An engine block is the main supporting structure for other components of the engine. Poor heat dissipation of the engine block causes excessive thermal expansion and frictional wearing of the engine components and makes engine oil to lose its lubricating power. Therefore, there is a need to modify the design of the engine block in order to improve its effectiveness. In this analysis, a two stroke spark ignition engine block was initially used as a reference model for the development of the modified model. Solidworks (2013) simulation software was used to model and conduct a thermal and computational fluid dynamics (CFD) analysis on the two models. The thermal analysis results shows that, the maximum temperature gradient and heat flux obtained during the steady state and transient thermal analysis were, 2.237×107𝐾/𝑚, 3.6817×104𝐾/𝑚, and 1.066×107𝑊/𝑚2, 1.661×106𝑊/𝑚2 for the reference model, while 1.771×106𝐾/𝑚, 4.913×104𝐾/𝑚, and 7.970×107𝑊/𝑚2, 2.211×106𝑊/𝑚2 for the modified model respectively.
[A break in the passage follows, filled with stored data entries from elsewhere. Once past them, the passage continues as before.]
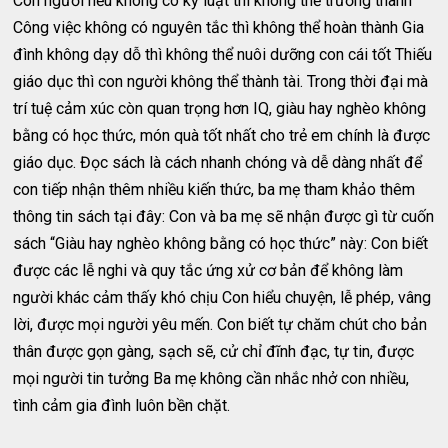
Con người nếu không có kỷ luật thì không thể trưởng thành
Công việc không có nguyên tắc thì không thể hoàn thành Gia
đình không dạy dỗ thì không thể nuôi dưỡng con cái tốt Thiếu
giáo dục thì con người không thể thành tài. Trong thời đại mà
trí tuệ cảm xúc còn quan trọng hơn IQ, giàu hay nghèo không
bằng có học thức, món quà tốt nhất cho trẻ em chính là được
giáo dục. Đọc sách là cách nhanh chóng và dễ dàng nhất để
con tiếp nhận thêm nhiều kiến thức, ba mẹ tham khảo thêm
thông tin sách tại đây: Con và ba mẹ sẽ nhận được gì từ cuốn
sách “Giàu hay nghèo không bằng có học thức” này: Con biết
được các lễ nghi và quy tắc ứng xử cơ bản để không làm
người khác cảm thấy khó chịu Con hiểu chuyện, lễ phép, vâng
lời, được mọi người yêu mến. Con biết tự chăm chút cho bản
thân được gọn gàng, sạch sẽ, cử chỉ đĩnh đạc, tự tin, được
mọi người tin tưởng Ba mẹ không cần nhắc nhở con nhiều,
tình cảm gia đình luôn bền chặt.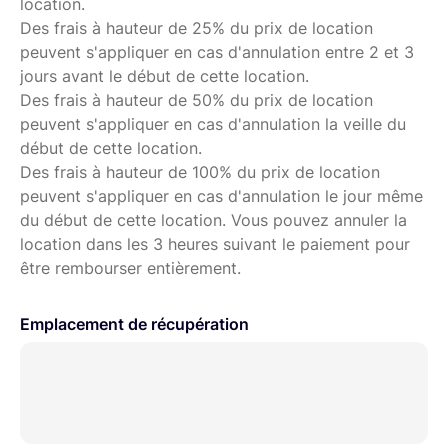
location.
Des frais à hauteur de 25% du prix de location
peuvent s'appliquer en cas d'annulation entre 2 et 3
jours avant le début de cette location.
Des frais à hauteur de 50% du prix de location
peuvent s'appliquer en cas d'annulation la veille du
début de cette location.
Des frais à hauteur de 100% du prix de location
peuvent s'appliquer en cas d'annulation le jour même
du début de cette location. Vous pouvez annuler la
location dans les 3 heures suivant le paiement pour
être rembourser entièrement.
Emplacement de récupération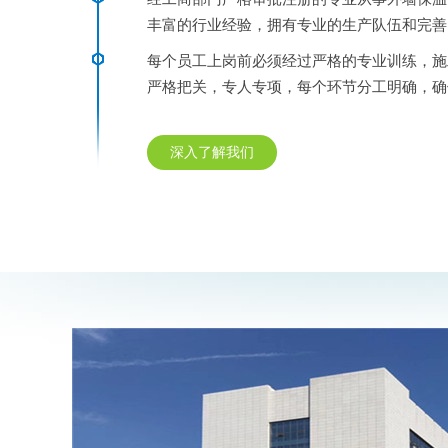
丰富的行业经验，拥有专业的生产队伍和完善
每个员工上岗前必须经过严格的专业训练，施
严格把关，专人专项，每个环节分工明确，确
深入了解我们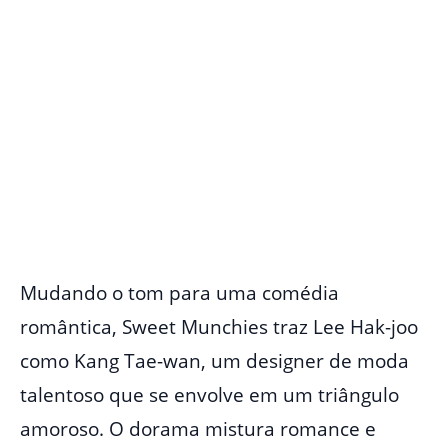
Mudando o tom para uma comédia
romântica, Sweet Munchies traz Lee Hak-joo
como Kang Tae-wan, um designer de moda
talentoso que se envolve em um triângulo
amoroso. O dorama mistura romance e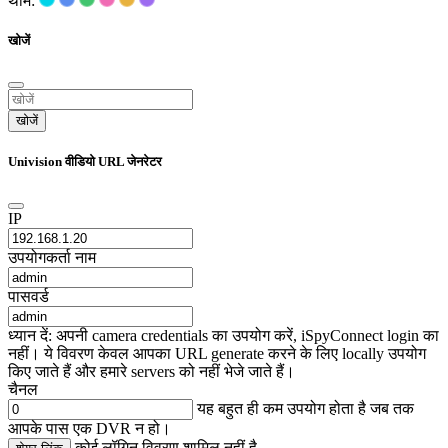
थीम:
खोजें
खोजें
Univision वीडियो URL जेनरेटर
IP
उपयोगकर्ता नाम
पासवर्ड
ध्यान दें: अपनी camera credentials का उपयोग करें, iSpyConnect login का
नहीं। ये विवरण केवल आपका URL generate करने के लिए locally उपयोग
किए जाते हैं और हमारे servers को नहीं भेजे जाते हैं।
चैनल
यह बहुत ही कम उपयोग होता है जब तक
आपके पास एक DVR न हो।
कोई लॉगिन विवरण शामिल नहीं है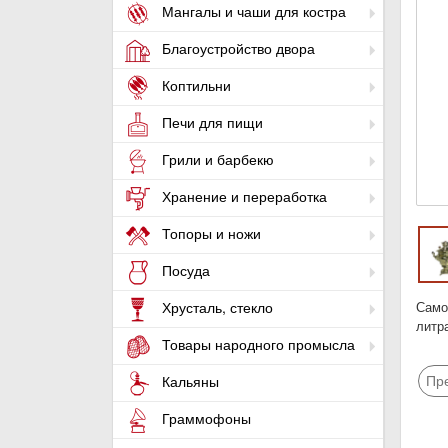
Мангалы и чаши для костра
Благоустройство двора
Коптильни
Печи для пищи
Грили и барбекю
Хранение и переработка
Топоры и ножи
Посуда
Самов
Хрусталь, стекло
литра
Товары народного промысла
Пр
Кальяны
Граммофоны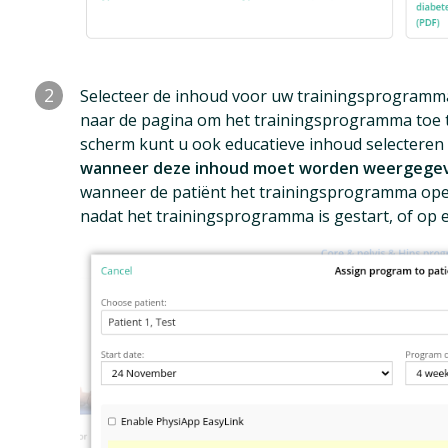
2
Selecteer de inhoud voor uw trainingsprogramm
naar de pagina om het trainingsprogramma toe te
scherm kunt u ook educatieve inhoud selectere
wanneer deze inhoud moet worden weergege
wanneer de patiënt het trainingsprogramma ope
nadat het trainingsprogramma is gestart, of op e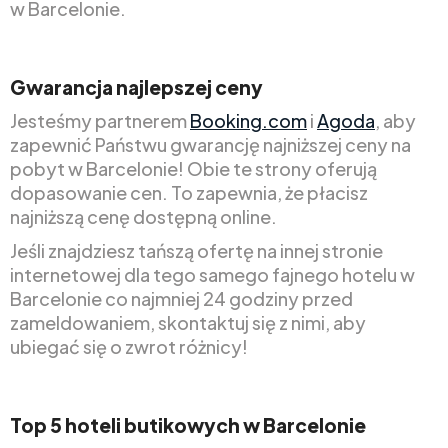
w Barcelonie.
Gwarancja najlepszej ceny
Jesteśmy partnerem
Booking.com
i
Agoda
, aby
zapewnić Państwu gwarancję najniższej ceny na
pobyt w Barcelonie! Obie te strony oferują
dopasowanie cen. To zapewnia, że płacisz
najniższą cenę dostępną online.
Jeśli znajdziesz tańszą ofertę na innej stronie
internetowej dla tego samego fajnego hotelu w
Barcelonie co najmniej 24 godziny przed
zameldowaniem, skontaktuj się z nimi, aby
ubiegać się o zwrot różnicy!
Top 5 hoteli butikowych w Barcelonie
The results shows that the modified model has an improved heat dissipation rate than the reference model. The CFD analysis shows that, the reference model is subjected to high pressure and air resistance than the modified model. This increases the drag force acting on the reference model. While the modified model has high air flow velocity round the engine block, than the reference model. This is due to fins modification of the modified model. This makes the engine block model to have low air restriction. It is hereby recommended that further validation should be carried out to ascertain the effectiveness of the modified model. The performance of the modified model can also be improved by converting its fins into triangular fins geometry.